Some hints on the LSI question (HW 1.4)

In doing the LSI question, remember that the singular values are the square 
roots of the eigen values of the term-term and doc-doc correlation matrices 
MM' and M'M respectively (where M' is the transpose of the term-doc matrix M)

Given a non-square M (which is most likely the case), the correlation 
matrices MM' and M'M will be of different sizes, but they still will have 
the same number of non-zero eighen values.

You can use this to your advantage by computing the eigen values of the 
smaller matrix
(typically, if there are fewer terms than documents, then MM' --the term 
correlation matrix will be smaller).

Also, while eigen values can in general be positive or negative (or even 
complex conjugates),
the eigen values of  MM' and M'M are guaranteed to be >= 0 because these 
matrices are "positive definite" (thus you don't have the worry of hvaing 
to take square root of negative numbers).


Ps: for those of you curious folk..

notice that if M were a square matrix (num terms= num docs), then M can 
have two types of decompositions:

M = K L K-

  (where L is the set of eigen values of M, and K and K- are the matrix of 
eigen vectors of M and the invese of S respectively)

as well as

M = U S V'
  (which is the familiar singular value decomposition)

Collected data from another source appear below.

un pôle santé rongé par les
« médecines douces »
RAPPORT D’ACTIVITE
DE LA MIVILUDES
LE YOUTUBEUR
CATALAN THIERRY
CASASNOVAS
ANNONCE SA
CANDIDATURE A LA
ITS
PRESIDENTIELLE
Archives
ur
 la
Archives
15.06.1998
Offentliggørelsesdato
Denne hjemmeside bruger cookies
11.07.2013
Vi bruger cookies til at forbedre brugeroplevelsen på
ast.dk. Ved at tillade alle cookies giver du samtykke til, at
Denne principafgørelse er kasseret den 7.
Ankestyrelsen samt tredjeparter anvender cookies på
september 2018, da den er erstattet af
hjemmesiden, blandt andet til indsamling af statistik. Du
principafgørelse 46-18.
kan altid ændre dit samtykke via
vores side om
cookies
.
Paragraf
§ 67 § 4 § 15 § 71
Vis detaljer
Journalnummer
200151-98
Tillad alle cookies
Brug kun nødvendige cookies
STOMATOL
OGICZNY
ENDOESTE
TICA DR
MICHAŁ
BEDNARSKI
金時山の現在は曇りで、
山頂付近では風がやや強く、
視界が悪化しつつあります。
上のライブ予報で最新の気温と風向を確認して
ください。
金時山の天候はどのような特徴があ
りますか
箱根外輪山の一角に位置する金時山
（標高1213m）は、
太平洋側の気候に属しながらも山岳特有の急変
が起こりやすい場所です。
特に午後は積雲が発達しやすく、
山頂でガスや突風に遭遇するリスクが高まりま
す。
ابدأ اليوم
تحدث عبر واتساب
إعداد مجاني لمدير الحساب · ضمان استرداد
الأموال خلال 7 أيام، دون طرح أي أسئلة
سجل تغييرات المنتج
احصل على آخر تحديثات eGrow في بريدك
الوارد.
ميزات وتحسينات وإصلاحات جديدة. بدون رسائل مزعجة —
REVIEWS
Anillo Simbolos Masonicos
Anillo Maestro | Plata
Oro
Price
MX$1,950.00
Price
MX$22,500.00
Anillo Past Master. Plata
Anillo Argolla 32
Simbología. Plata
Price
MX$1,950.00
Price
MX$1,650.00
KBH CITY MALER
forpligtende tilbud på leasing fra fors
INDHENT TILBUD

The first is the called the spectral decomposition and the second the 
singular value
decomposition. The SVD has the property that S will always be a diagonal 
matrix with
+ve diagonal entries, while the spectral decomposition may or may not have 
this property.

SVD and spectral decomposition of M will be the same only when M itself 
happens to be a
positive definite matrix (in fact, SVD was invented just to deal with the 
fact that not all
matrices are positive semidefinite, in addition to not being square).